How are patients who receive a kidney transplant treated?
Patients receiving a kidney transplant are treated with immunosuppressive treatments (anti-rejection medications). Immunosuppressive treatment of transplant recipients always carries the risk of over-immunosuppression, which has been shown to increase the risk of infections and malignancies, and thus patient mortality.

Careful evaluation of renal transplant recipients is important for a successful transplant outcome. With advances in treatment, most allografts are no longer lost to acute rejection of the allograft by the renal transplant recipient. The incidence of acute rejection within the first year after transplantation has decreased significantly over the years and is currently 7-10%.

However, due to other factors such as the underlying cause of ESRD and immune-mediated injury, early fibrosis of the allograft is very common. This is evident from studies showing that tubulointerstitial fibrosis and tubular atrophy was detectable in 40% of patients within 6 months and increased to 65% of recipients within 2 years. Renal transplantation is therefore not a long-term solution, and transplanted patients have an average of 10-15 years before they regain ESRD.

At this point, patients restart renal replacement therapy (including dialysis) and return to the transplant waiting list. In addition, studies have shown that the donor kidney from the second transplant has a significantly lower survival rate than the first transplant. This underscores the need to find new ways to improve recipient-donor matching in kidney transplantation, or to develop new effective treatments that either alleviate the cause of ESRD or directly inhibit the processes that destroy the functional units of the kidneys.

Previous meta-analyses have shown that risk prediction models for graft failure primarily consider recipient age, gender, and comorbidities. While clinical parameters are widely used to evaluate renal transplant recipients, validated biomarkers are lacking.
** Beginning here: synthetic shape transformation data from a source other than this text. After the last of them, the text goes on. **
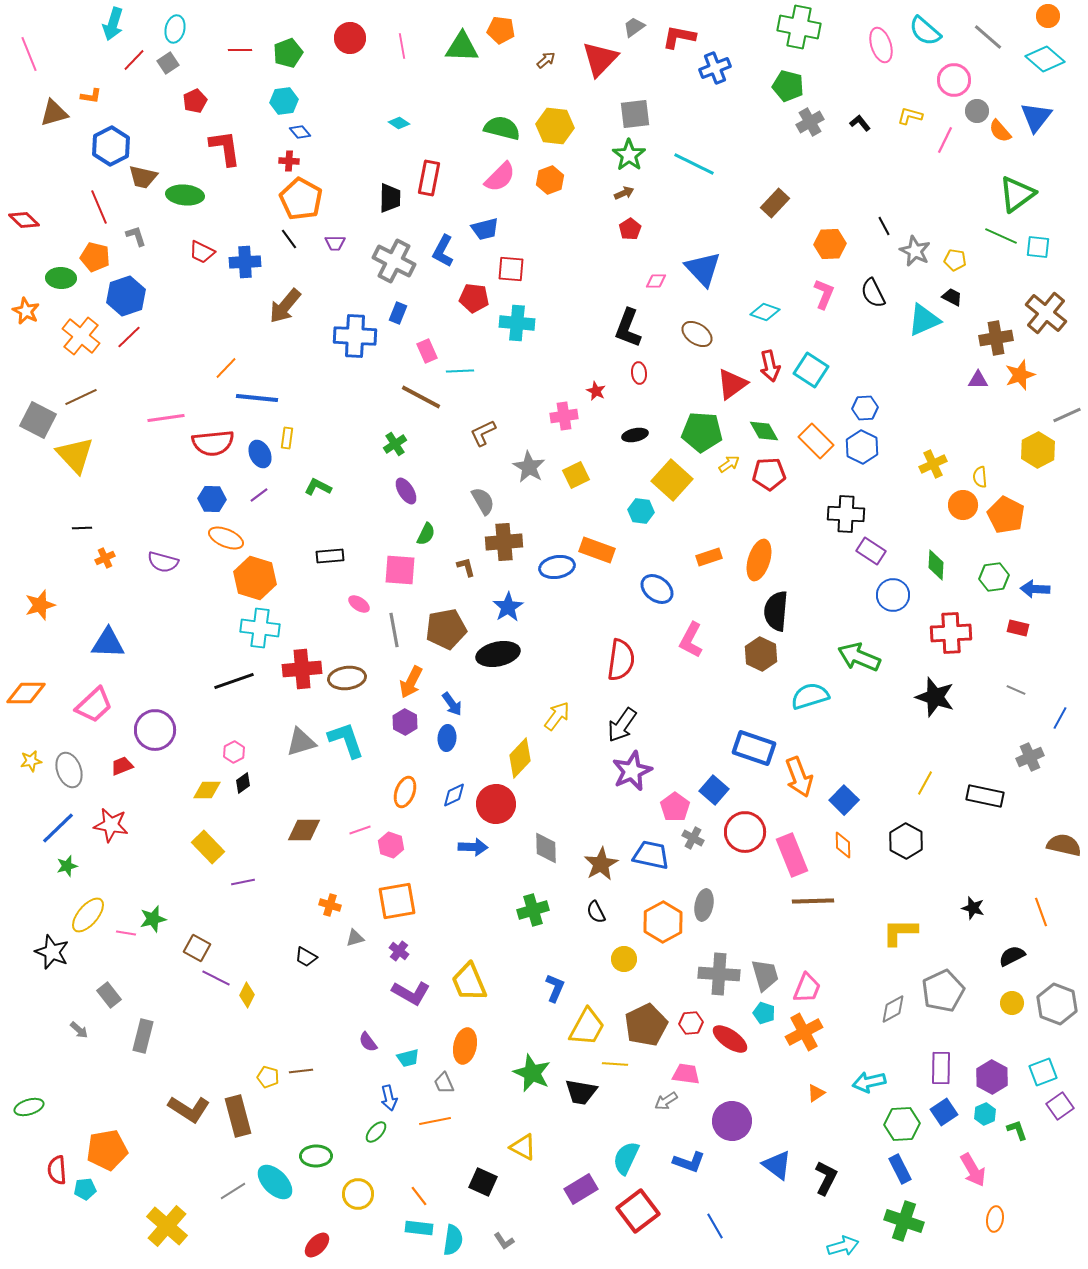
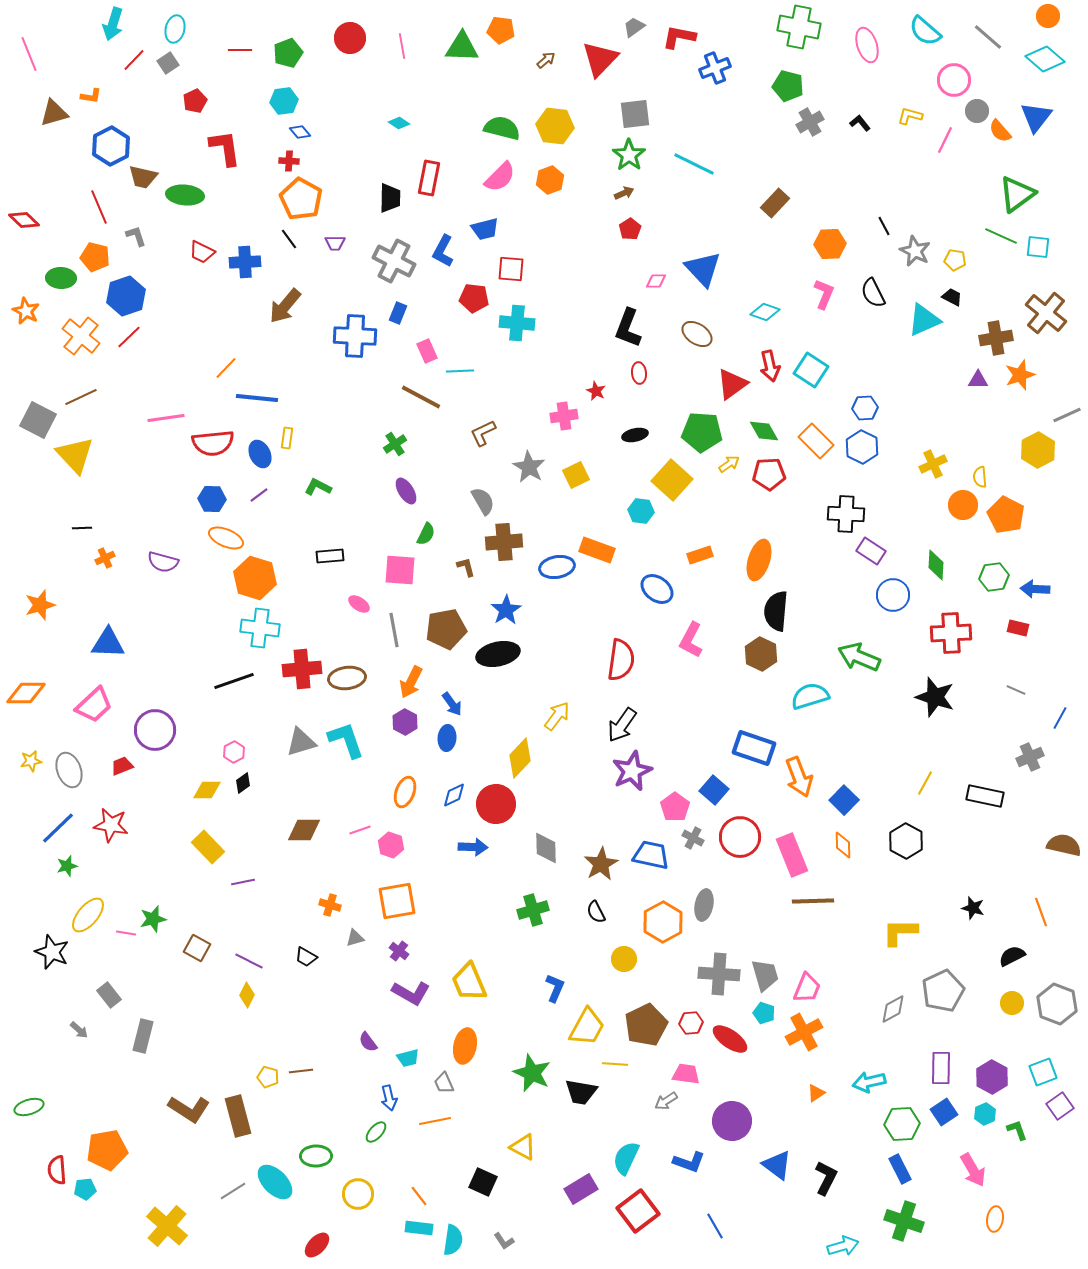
pink ellipse at (881, 45): moved 14 px left
orange rectangle at (709, 557): moved 9 px left, 2 px up
blue star at (508, 607): moved 2 px left, 3 px down
red circle at (745, 832): moved 5 px left, 5 px down
purple line at (216, 978): moved 33 px right, 17 px up
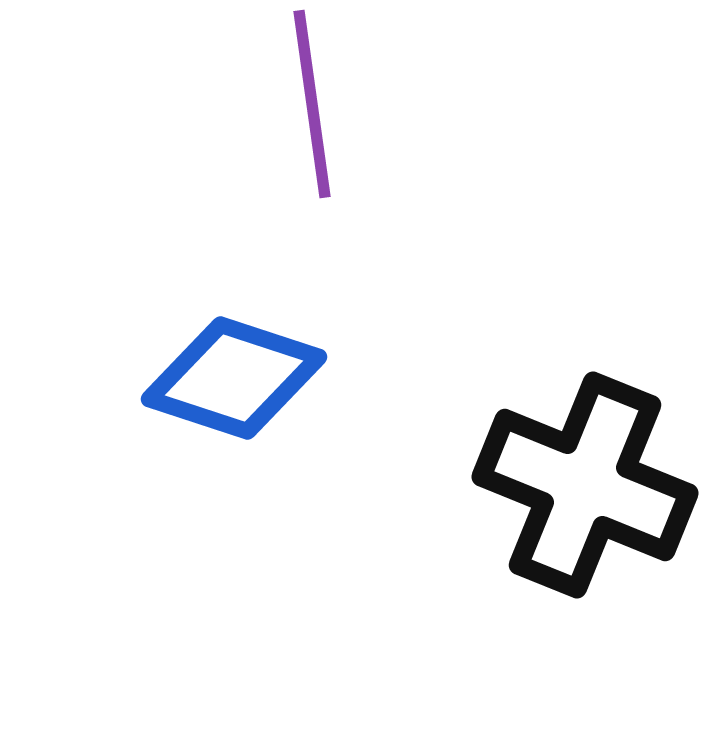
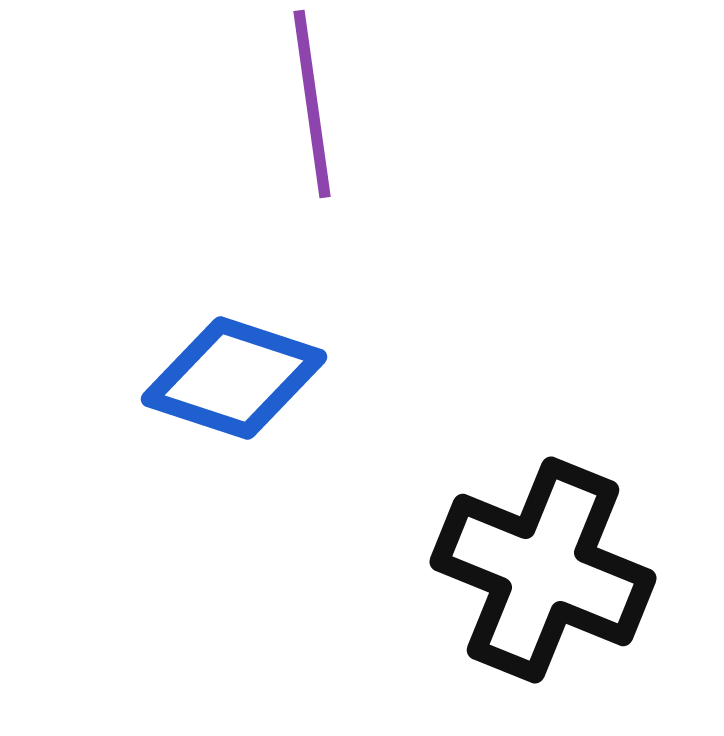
black cross: moved 42 px left, 85 px down
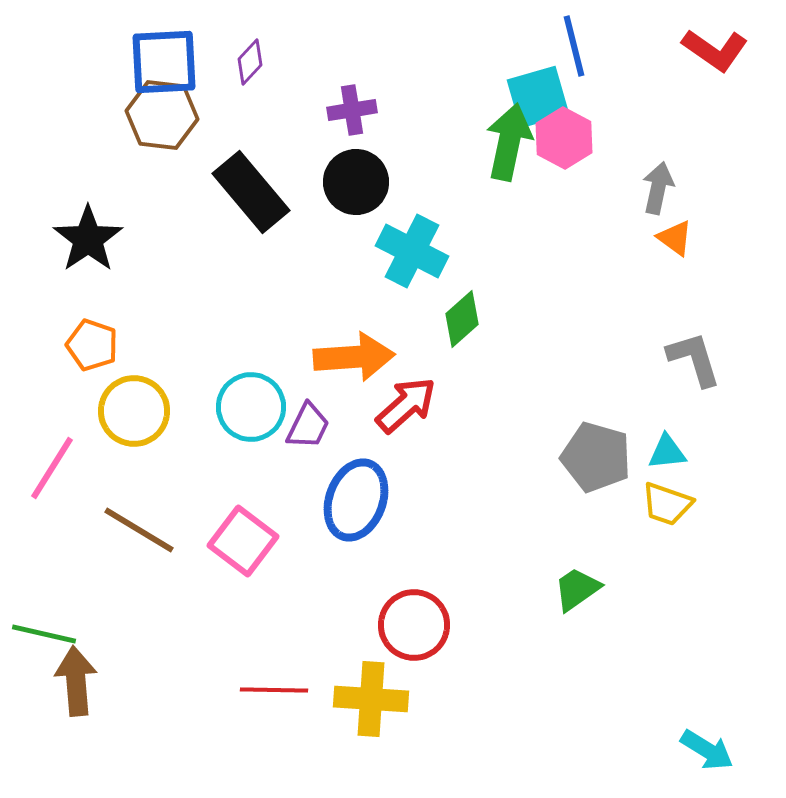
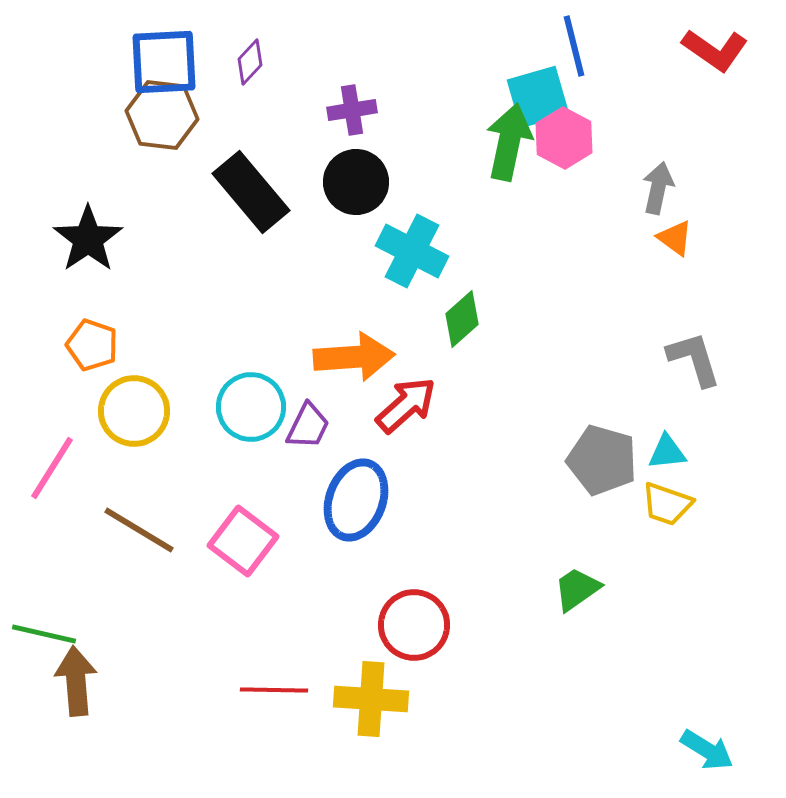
gray pentagon: moved 6 px right, 3 px down
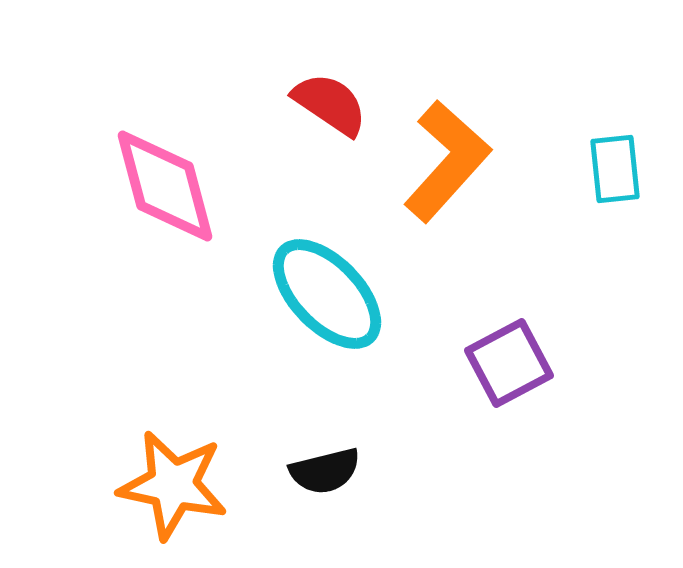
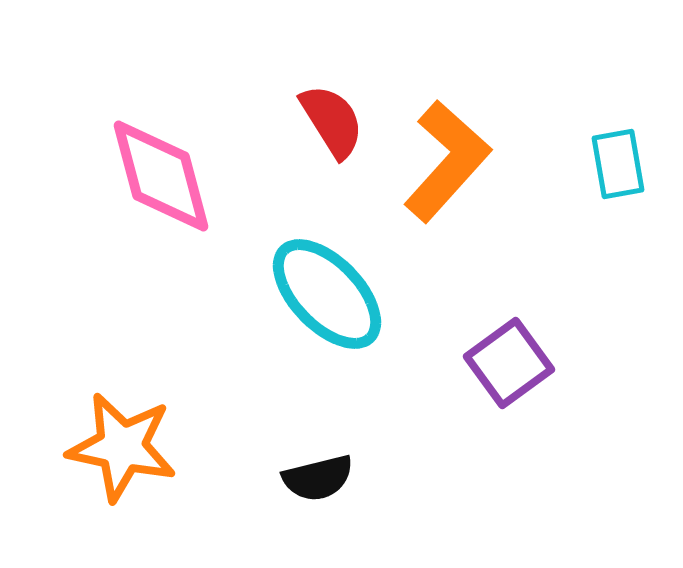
red semicircle: moved 2 px right, 17 px down; rotated 24 degrees clockwise
cyan rectangle: moved 3 px right, 5 px up; rotated 4 degrees counterclockwise
pink diamond: moved 4 px left, 10 px up
purple square: rotated 8 degrees counterclockwise
black semicircle: moved 7 px left, 7 px down
orange star: moved 51 px left, 38 px up
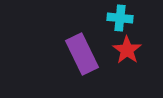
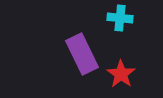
red star: moved 6 px left, 24 px down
Because renal fibrosis is a strong independent predictor of future renal function loss, assessment of the recipient's fibrosis activity and burden could help clinicians decide on the treatment plan and serve to assess the effect of potential antifibrotic treatments.

Visit our kidney biomarker portfolio and choose a panel that fits your clinical research or drug development targets!

Rasmussen et al Scientific Reports, 2017


There is an urgent need for improved characterization of renal transplant recipients, as currently neither clinical parameters nor biomarkers are available to accurately predict immediate and long-term renal function after transplantation. Preliminary results suggest that the marker PRO-C6 has the potential to fill this gap.

The goal of the PRO-C6-Rec project is to develop a breakthrough in vitro diagnostic (IVD) device that could improve the allocation of a scarce pool of donor kidney transplants to suitable recipients. As part of the project, we will investigate how PRO-C6 relates to various aspects in transplantation, such as histological changes and outcome. A successful project could lead to a tool that reduces the number of patients returning to the transplant waiting list (see Figure 2).

The project will develop a noninvasive IVD to measure VI type collagen formation, the PRO-C6 test, which meets the technical requirements equivalent to a CE marker. If successful, the PRO-C6 test will be able to reflect the state of the graft over time and predict rejection and other adverse outcomes.

Why is the project being carried out?

The PRO-C6-Rec project is investigating the potential clinical utility of the PRO-C6 test. The project is investigating various aspects such as the histological association of PRO-C6 with fibrosis and inflammation in biopsies from clinical centers in the Netherlands and France (see Figure 3). Specifically, the project is investigating:

- The association of PRO-C6 with:

  • Disease progression and adverse outcomes
  • Markers of pathology
  • Disease Severity

- How treatment affects PRO-C6 levels in kidney transplant recipients

- How PRO-C6 levels change over time

The applications presented here are for research use only.